> _Exercise instructions_: Please reproduce all the records exactly while leaving out their pictures.
Source data START
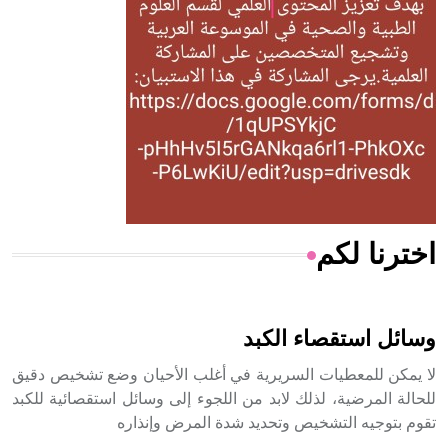
له الفضل بأنه حرر الطب من الدين والفلسفة.
- هل تعلم أن المرجان إفراز حيواني يتكون في البحر ويتركب
من مادة كربونات الكلسيوم، وهو أحمر أو شديد الحمرة وهو
أجود أنواعه، ويمتاز بكبر الحجم ويسمى الش
اخترنا لكم
هل تعلم أن الأبسيد كلمة فرنسية اللفظ تم اعتمادها مصطلحاً
أثرياً يستخدم في العمارة عموماً وفي العمارة الدينية الخاصة
بالكنائس خصوصاً، وفي الإنكليزية أب
وسائل استقصاء الكبد
لا يمكن للمعطيات السريرية في أغلب الأحيان وضع تشخيص دقيق
للحالة المرضية، لذلك لابد من اللجوء إلى وسائل استقصائية للكبد
تقوم بتوجيه التشخيص وتحديد شدة المرض وإنذاره
- هل تعلم أن أبجر Abgar اسم معروف جيداً يعود إلى عدد من
الملوك الذين حكموا مدينة إديسا (الرها) من أبجر الأول وحتى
Source data END
> _Task response_:
له الفضل بأنه حرر الطب من الدين والفلسفة.
- هل تعلم أن المرجان إفراز حيواني يتكون في البحر ويتركب
من مادة كربونات الكلسيوم، وهو أحمر أو شديد الحمرة وهو
أجود أنواعه، ويمتاز بكبر الحجم ويسمى الش
اخترنا لكم
هل تعلم أن الأبسيد كلمة فرنسية اللفظ تم اعتمادها مصطلحاً
أثرياً يستخدم في العمارة عموماً وفي العمارة الدينية الخاصة
بالكنائس خصوصاً، وفي الإنكليزية أب
وسائل استقصاء الكبد
لا يمكن للمعطيات السريرية في أغلب الأحيان وضع تشخيص دقيق
للحالة المرضية، لذلك لابد من اللجوء إلى وسائل استقصائية للكبد
تقوم بتوجيه التشخيص وتحديد شدة المرض وإنذاره
- هل تعلم أن أبجر Abgar اسم معروف جيداً يعود إلى عدد من
الملوك الذين حكموا مدينة إديسا (الرها) من أبجر الأول وحتى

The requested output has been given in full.